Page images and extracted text

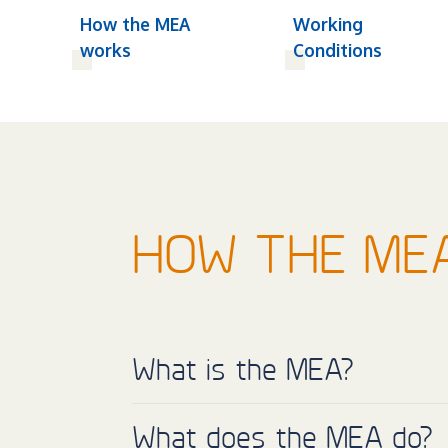
How the MEA
Working
works
Conditions
HOW THE ME
What is the MEA?
What does the MEA do?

• Required work:
Your answer must be an exact transcription of every entry, minus the pictures.

• Answer box:
How the MEA
Working
works
Conditions
HOW THE ME
What is the MEA?
What does the MEA do?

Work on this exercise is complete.